Do I just take whats left back to my tower? Lock it away where I should of left it and relearn the lesson I thought I already had, and watch that golden sweet piece turn bitter and dark on its own, with no light or love..and become a shadow..a sticky piece that thrives in hidden places that is passed over with so little regard.

I do not sell my trust.

But I want it to stay alive.

Tuesday, December 11, 2012

Germ warfare

One thing that hasn't changed about me is my shockingly horrible immune system. Yes, I am sick, AGAIN.

I have held on the the ability to get not just one germ, but 37 different kinds at the same time and break out into every known illness, I think this time its Ebola with a touch of the Black Plague. I'm almost proud of myself.

If the fevers, chills, shivering, teeth chattering and violent muscle spasms would let me get some real rest I'm sure I would be bragging all day.

And what am I doing about this? Not. One. Damn. Thing.

I mean, besides whining. That I am a champ at. I take Advil or Tylenol every two hours, swapping them off so as to keep the fever down to a level of moderate delirium.
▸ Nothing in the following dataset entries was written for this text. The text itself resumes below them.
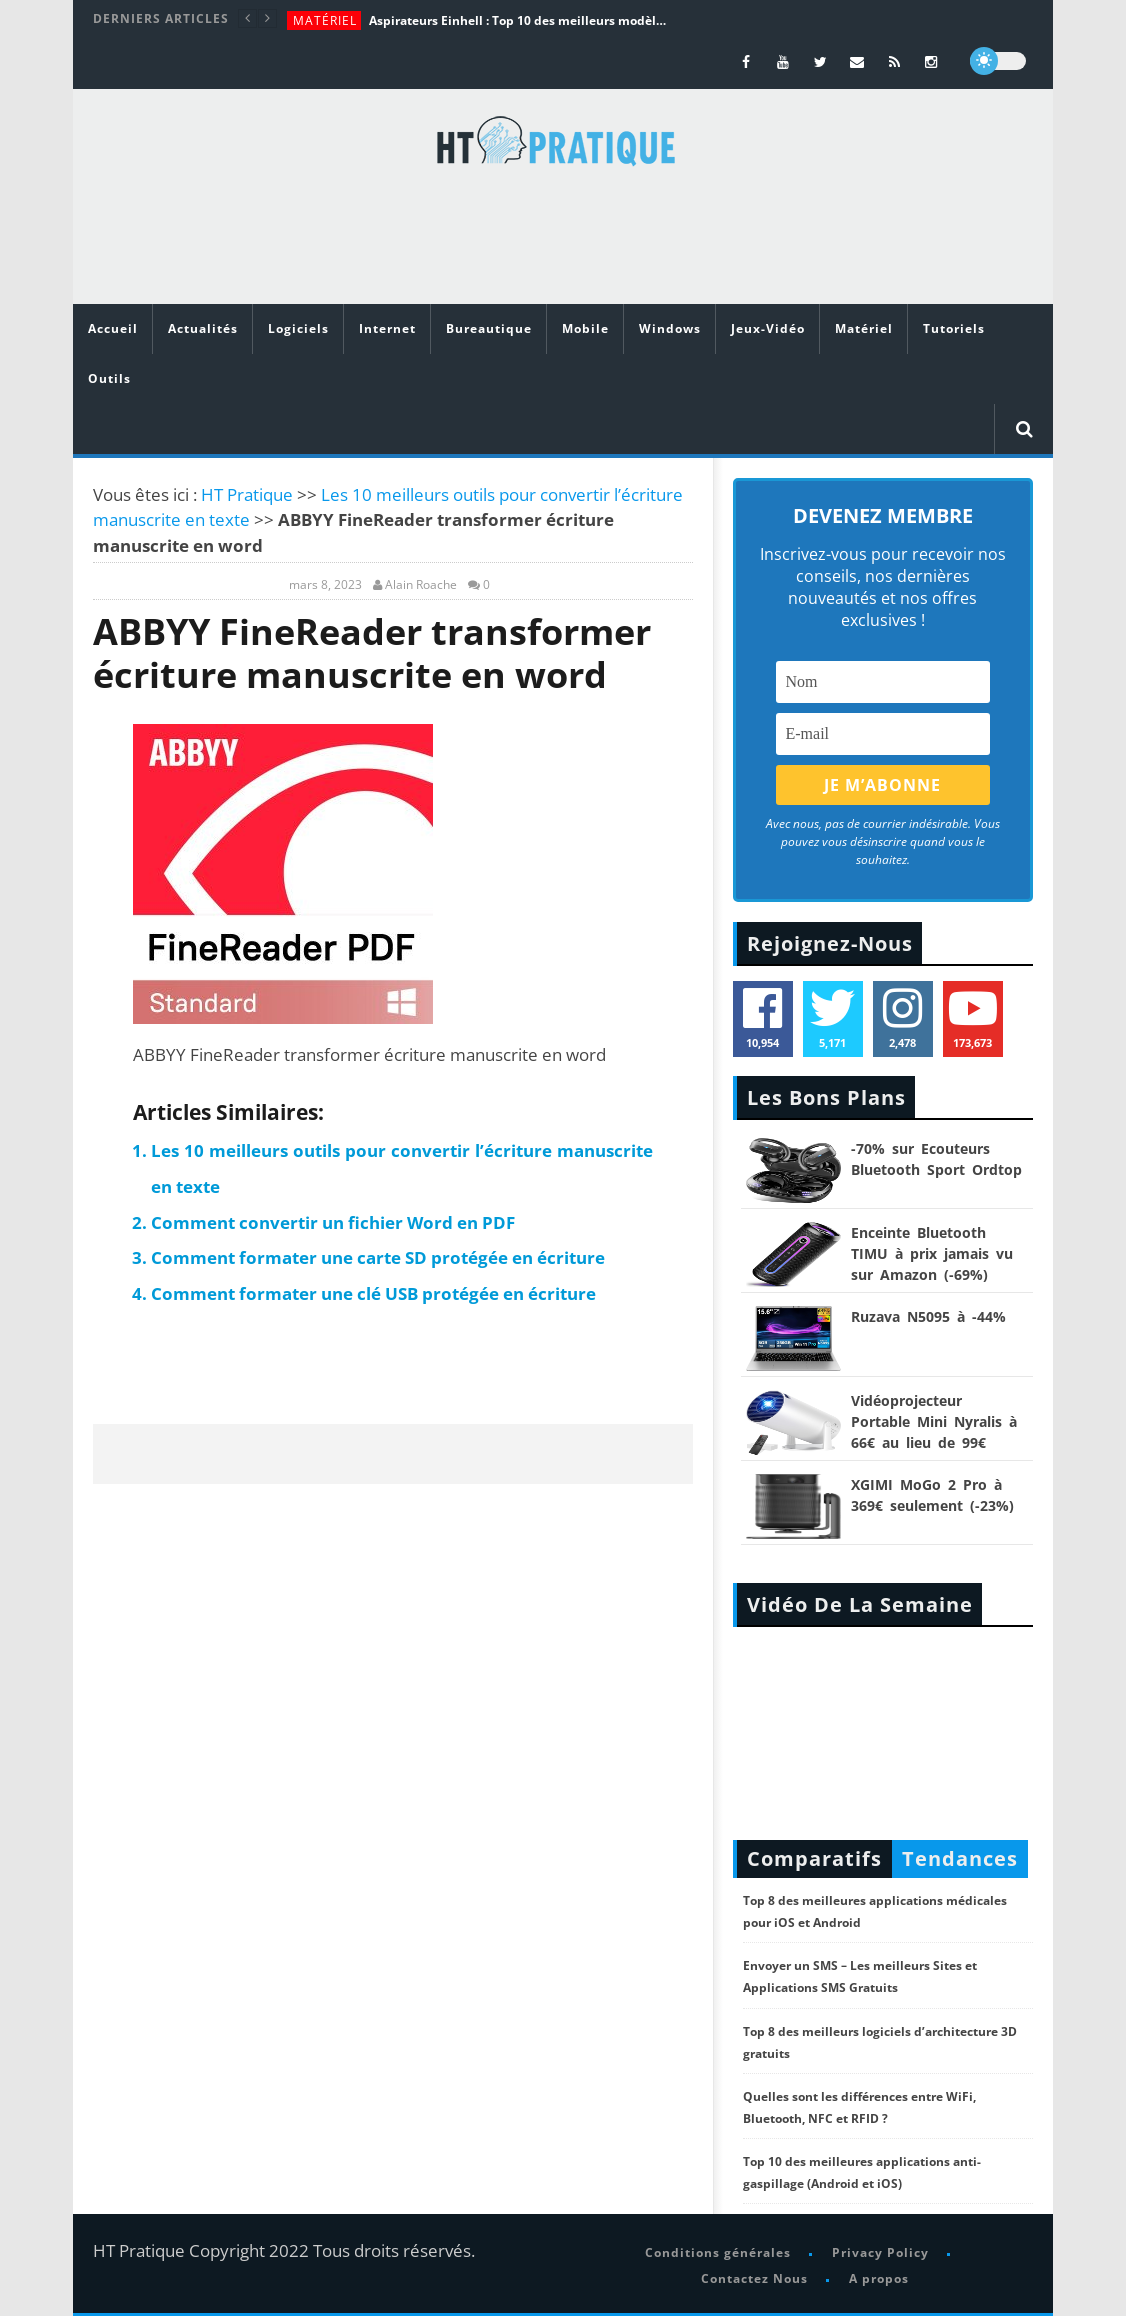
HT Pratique (247, 494)
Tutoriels (954, 328)
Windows (670, 328)
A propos (879, 2278)
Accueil (113, 328)
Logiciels (298, 328)
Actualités (203, 328)
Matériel (325, 20)
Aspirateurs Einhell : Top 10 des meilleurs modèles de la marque (519, 20)
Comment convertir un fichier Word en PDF (333, 1222)
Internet (387, 328)
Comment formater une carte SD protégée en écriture (378, 1257)
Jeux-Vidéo (768, 328)
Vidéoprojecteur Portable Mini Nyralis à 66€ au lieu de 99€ (934, 1421)
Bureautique (489, 328)
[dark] (998, 61)
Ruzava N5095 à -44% (928, 1316)
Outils (109, 378)
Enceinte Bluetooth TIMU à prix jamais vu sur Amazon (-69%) (932, 1253)
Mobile (585, 328)
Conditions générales (718, 2252)
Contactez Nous (754, 2278)
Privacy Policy (880, 2252)
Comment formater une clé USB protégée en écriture (373, 1293)
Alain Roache (421, 585)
I am bleaching down everything I touch at work and not letting people come near me. Toast and tea. And sucking it up and going to work.

But you know what, I CAN. And that fucking rocks the socks. Even when I feel that I am going to fall over and die any second because there is no way I will draw another breath or survive this round of coughing, I am not panicking. I am working. I am taking calls, doing my job and doing it well.. so really? Ebola? Fuck you buddy. I might be skirting death but I feel like I'm fucking bullet proof.